Genetically engineered mice have also been used by Prusiner and his colleagues to investigate some of the processes that cause brain degeneration in humans. The accumulation of the "S" form of PrP, sometimes as large clumps or plaques in the brain, seems to be responsible for the pathologic insults that the brain suffers as it undergoes degeneration. From these and other investigations, Prusiner concludes that prion diseases are disorders of protein shape.
While Prusiner indisputably continues to be a leader in the study of neurodegenerative diseases, he credits the many years of hard work by his many talented colleagues for his success.
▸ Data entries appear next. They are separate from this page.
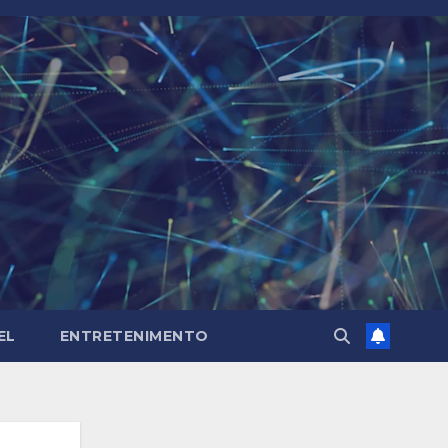
EL
ENTRETENIMENTO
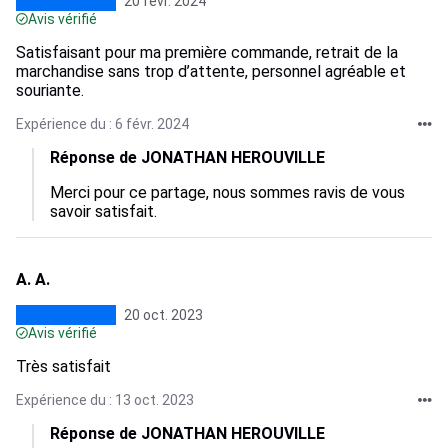
20 févr. 2024
Avis vérifié
Satisfaisant pour ma première commande, retrait de la
marchandise sans trop d’attente, personnel agréable et
souriante.
Expérience du : 6 févr. 2024
Réponse de JONATHAN HEROUVILLE
Merci pour ce partage, nous sommes ravis de vous 
savoir satisfait.
A. A.
20 oct. 2023
Avis vérifié
Très satisfait
Expérience du : 13 oct. 2023
Réponse de JONATHAN HEROUVILLE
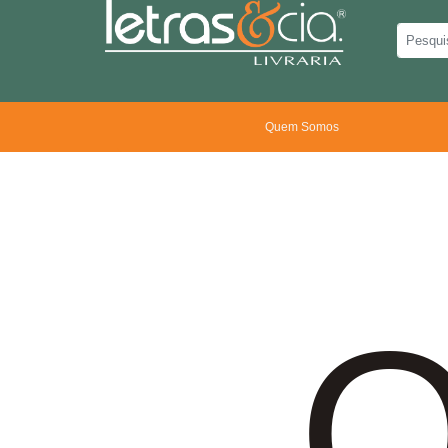
Quem Somos
O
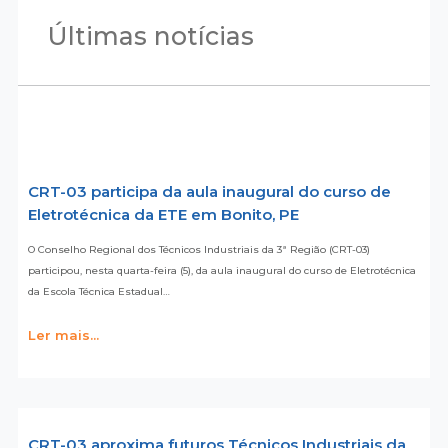
Últimas notícias
CRT-03 participa da aula inaugural do curso de
Eletrotécnica da ETE em Bonito, PE
O Conselho Regional dos Técnicos Industriais da 3ª Região (CRT-03)
participou, nesta quarta-feira (5), da aula inaugural do curso de Eletrotécnica
da Escola Técnica Estadual…
Ler mais...
CRT-03 aproxima futuros Técnicos Industriais da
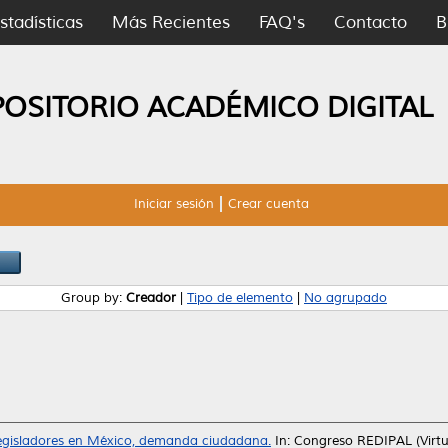
stadísticas
Más Recientes
FAQ's
Contacto
B
POSITORIO ACADÉMICO DIGITAL
Iniciar sesión
Crear cuenta
Group by:
Creador
|
Tipo de elemento
|
No agrupado
legisladores en México, demanda ciudadana.
In: Congreso REDIPAL (Virtua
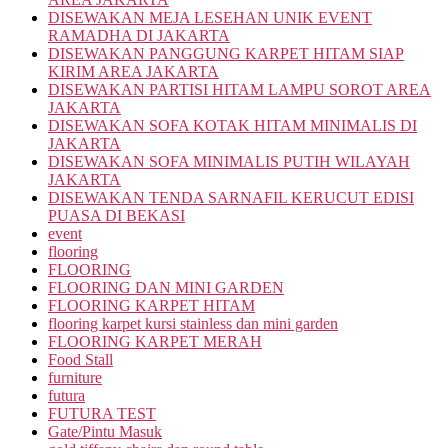
DISEWAKAN MEJA LESEHAN UNIK EVENT
RAMADHA DI JAKARTA
DISEWAKAN PANGGUNG KARPET HITAM SIAP
KIRIM AREA JAKARTA
DISEWAKAN PARTISI HITAM LAMPU SOROT AREA
JAKARTA
DISEWAKAN SOFA KOTAK HITAM MINIMALIS DI
JAKARTA
DISEWAKAN SOFA MINIMALIS PUTIH WILAYAH
JAKARTA
DISEWAKAN TENDA SARNAFIL KERUCUT EDISI
PUASA DI BEKASI
event
flooring
FLOORING
FLOORING DAN MINI GARDEN
FLOORING KARPET HITAM
flooring karpet kursi stainless dan mini garden
FLOORING KARPET MERAH
Food Stall
furniture
futura
FUTURA TEST
Gate/Pintu Masuk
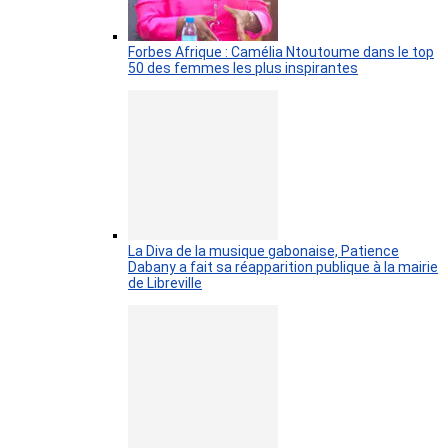
Forbes Afrique : Camélia Ntoutoume dans le top
50 des femmes les plus inspirantes
La Diva de la musique gabonaise, Patience
Dabany a fait sa réapparition publique à la mairie
de Libreville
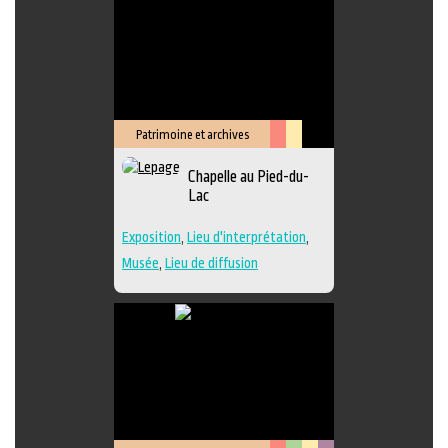
Patrimoine et archives
Arts
Lieu
Chapelle au Pied-du-
de
culturel
Lac
la
scène
Exposition
,
Lieu d'interprétation
,
Musée
,
Lieu de diffusion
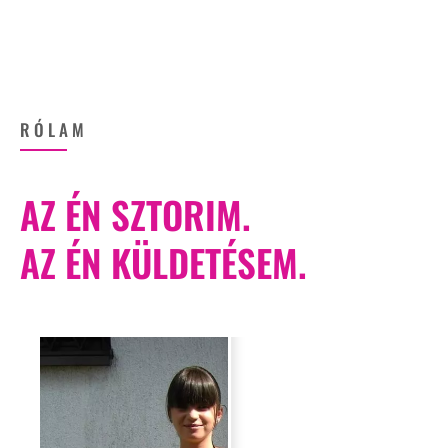
RÓLAM
AZ ÉN SZTORIM.
AZ ÉN KÜLDETÉSEM.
His own dedication to advancing investigations of all neurodegenerative diseases, including more common disorders such as Alzheimer's disease, Parkinson's disease and ALS (Lou Gehrig's disease), is widely recognized.
Prusiner was born in Des Moines, Iowa and received his undergraduate training and MD degree from the University of Pennsylvania. He is the winner of numerous awards and honors including the Albert Lasker Basic Medical Research Award, the Potamkin Prize, the Wolf Prize, the J. Elliott Royer Award, the Ehrlich-Darmstaedter Award, the Gairdner Foundation Award, the Charles A. Dana Award and the Max-Planck-Forschungspreis.